*EXERCISE DESCRIPTION:*
Reproduce the top of the data verbatim, through and including the line that contains "Task: Click on the Wix.com".

(RECORDS SUPPLIED begins)

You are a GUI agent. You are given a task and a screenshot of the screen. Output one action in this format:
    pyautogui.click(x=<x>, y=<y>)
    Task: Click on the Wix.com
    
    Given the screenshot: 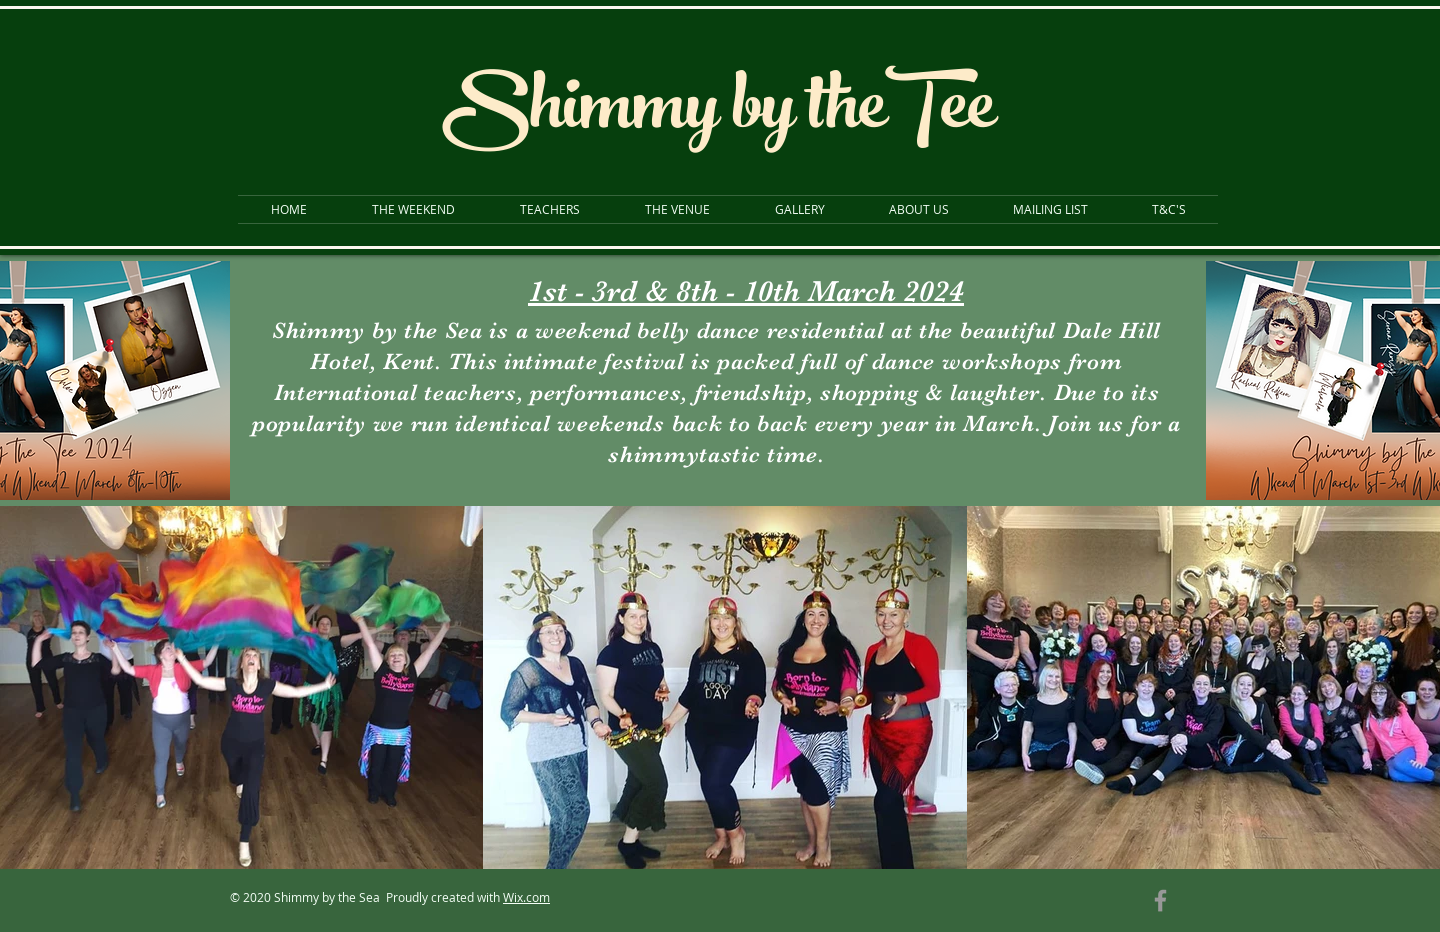 What is the action you would take?
    pyautogui.click(x=526, y=897)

(RECORDS SUPPLIED ends)

*SOLUTION FOR THIS PROBLEM:*
You are a GUI agent. You are given a task and a screenshot of the screen. Output one action in this format:
    pyautogui.click(x=<x>, y=<y>)
    Task: Click on the Wix.com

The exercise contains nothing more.